▶ [EXERCISE BRIEF]: Copy out the data from the line containing "greeted with warm smiles and" to its last line, exactly. No pictures.

------ PROVIDED DATA ------

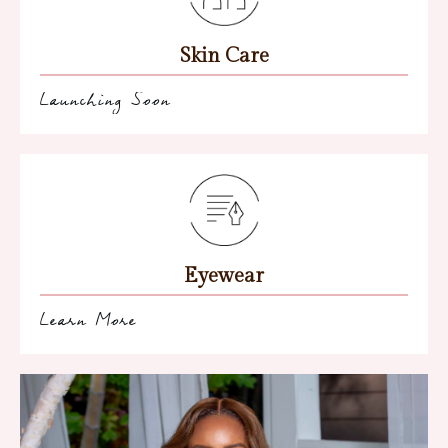
Skin Care
Launching Soon
Eyewear
Learn More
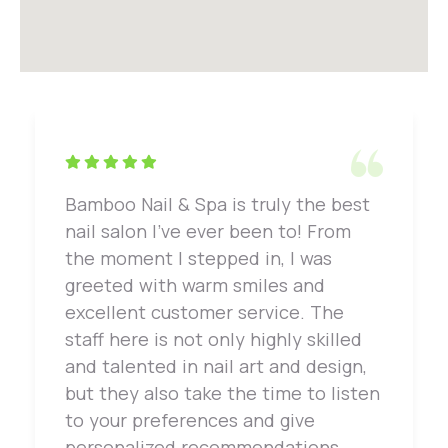
Bamboo Nail & Spa is truly the best
nail salon I've ever been to! From
the moment I stepped in, I was
greeted with warm smiles and
excellent customer service. The
staff here is not only highly skilled
and talented in nail art and design,
but they also take the time to listen
to your preferences and give
personalized recommendations.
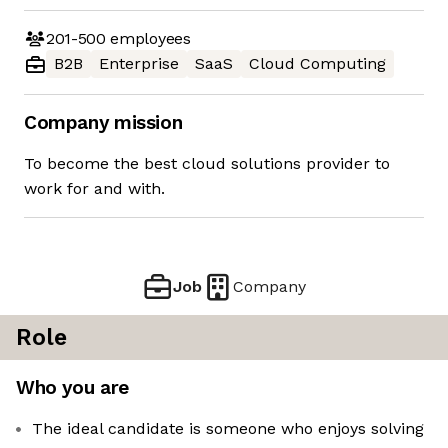
201-500
employees
B2B
Enterprise
SaaS
Cloud Computing
Company mission
To become the best cloud solutions provider to
work for and with.
Job
Company
Role
Who you are
The ideal candidate is someone who enjoys solving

------

▶ [RESULT FOR THIS TASK]:
greeted with warm smiles and
excellent customer service. The
staff here is not only highly skilled
and talented in nail art and design,
but they also take the time to listen
to your preferences and give
personalized recommendations.
201-500
employees
B2B
Enterprise
SaaS
Cloud Computing
Company mission
To become the best cloud solutions provider to
work for and with.
Job
Company
Role
Who you are
The ideal candidate is someone who enjoys solving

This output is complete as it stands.